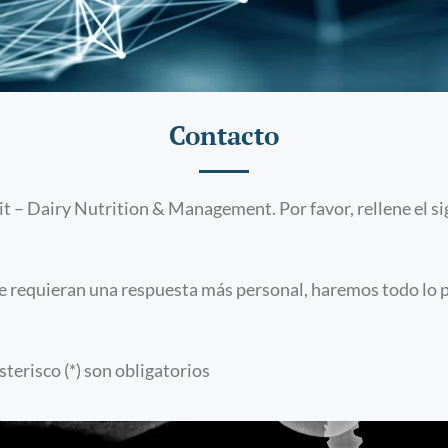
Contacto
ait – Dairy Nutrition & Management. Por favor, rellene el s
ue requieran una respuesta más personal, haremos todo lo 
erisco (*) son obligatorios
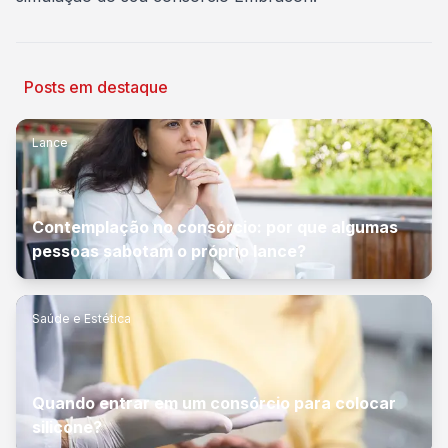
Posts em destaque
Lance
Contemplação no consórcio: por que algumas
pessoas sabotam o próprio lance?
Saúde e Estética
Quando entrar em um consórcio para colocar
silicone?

● ● ●

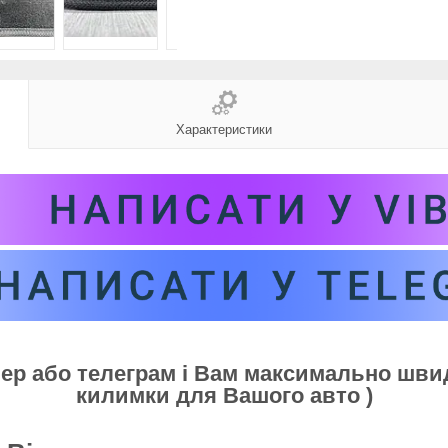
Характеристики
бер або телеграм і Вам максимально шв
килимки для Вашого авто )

● ● ●

◆ EXERCISE PROMPT ◆
Search the entries for "consórcio" and copy out each line that has it.

◆ TASK OUTPUT ◆
Contemplação no consórcio: por que algumas
Quando entrar em um consórcio para colocar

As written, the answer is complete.